1 Introduction

Tropical cyclones (TCs) are one of the most serious natural disasters in Taiwan, which bring heavy rainfalls and strong winds resulting in severe damage to economies and casualties. In general, an average of three to four typhoons invades the vicinity of Taiwan annually (Wu and Kuo 1999). The increasing frequency and intensity of extreme typhoon rainfall events has been observed recently in Taiwan. Recently, (Chu et al. 2014) pointed out an upward trend in typhoon rainfall intensity over Taiwan since 1950. For example, Typhoon Morakot, Typhoon Fanapi, and Typhoon Megi in 2009 and 2010 brought record-breaking rainfall intensity and amount to different locations of Taiwan. In particular, Typhoon Morakot brought record-breaking rainfall in Southern Taiwan leading to about 700 deaths from mudslides during 7–9 August 2009. Different typhoon trajectories can induce different spatio-temporal patterns of rainfall and wind speed in a watershed due to topographical effect and cause different disasters and runoff patterns (Yeh and Elsberry 1993a, b; Lin et al. 2002; Wu et al. 2002; Huang et al. 2012; Yu 2014). Therefore, understanding the typhoon movements is important for estimating potential typhoon impact and mitigate typhoon disasters.

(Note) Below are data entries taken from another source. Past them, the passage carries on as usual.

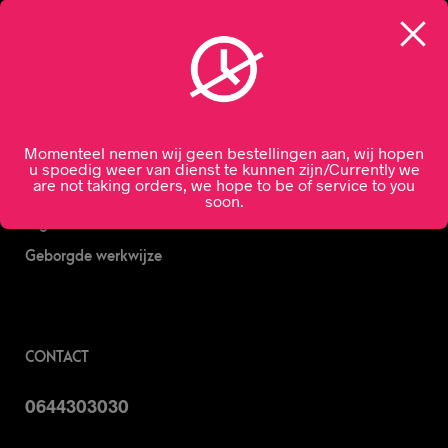
Nachtslijterij
Wijn bestellen
Online bier bestellen
Sterke drank bestellen
Momenteel nemen wij geen bestellingen aan, wij hopen
S’nachts drank bezorgen
u spoedig weer van dienst te kunnen zijn/Currently we
are not taking orders, we hope to be of service to you
Drank bestellen in Amsterdam
soon.
Algemene Voorwaarden
Geborgde werkwijze
CONTACT
0644303030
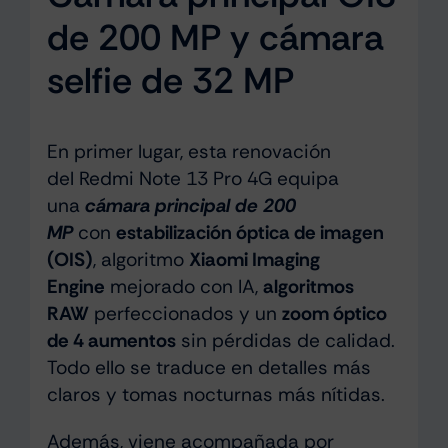
de 200 MP y cámara
selfie de 32 MP
En primer lugar, esta renovación
del Redmi Note 13 Pro 4G equipa
una
cámara principal de 200
MP
con
estabilización óptica de imagen
(OIS)
, algoritmo
Xiaomi Imaging
Engine
mejorado con IA,
algoritmos
RAW
perfeccionados y un
zoom óptico
de 4 aumentos
sin pérdidas de calidad.
Todo ello se traduce en detalles más
claros y tomas nocturnas más nítidas.
Además, viene acompañada por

To characterize the typhoon trajectories, various classification approaches have been proposed. For example, (Hodanish and Gray 1993) classified the typhoon tracks in western North Pacific into four major patterns by considering their recurving processes, including recurving, gradually recurving, left-turning and non-recurving track patterns. Taiwan Central Weather Bureau stratified typhoon trajectories into nine groups with respect to their movements around the Island (Central Weather Bureau 2014). Classification techniques have been used to objectively determine the typhoon track classes by accounting for various characteristics of the trajectories, such as the typhoon’s positions of maximum intensity, final position, statistical moments of track positions (Elsner and Liu 2003; Camargo et al. 2007a, b; Nakamura et al. 2009). Based upon the quantitative measures of typhoon trajectories, the major patterns of typhoon movements can then be identified by various curve clustering methods, such as k-means clustering method, fuzzy c-means clustering methods, and regression mixture method (Elsner and Liu 2003; Camargo et al. 2007a, b; Nakamura et al. 2009; Chu et al. 2010a, b; Kim et al. 2011; Paliwal and Patwardhan 2013). Among them, the regression mixture method proposed by Camargo et al. (2007a, b), and Chu and Zhao (2011) has an advantage of not requiring the same length of the track data.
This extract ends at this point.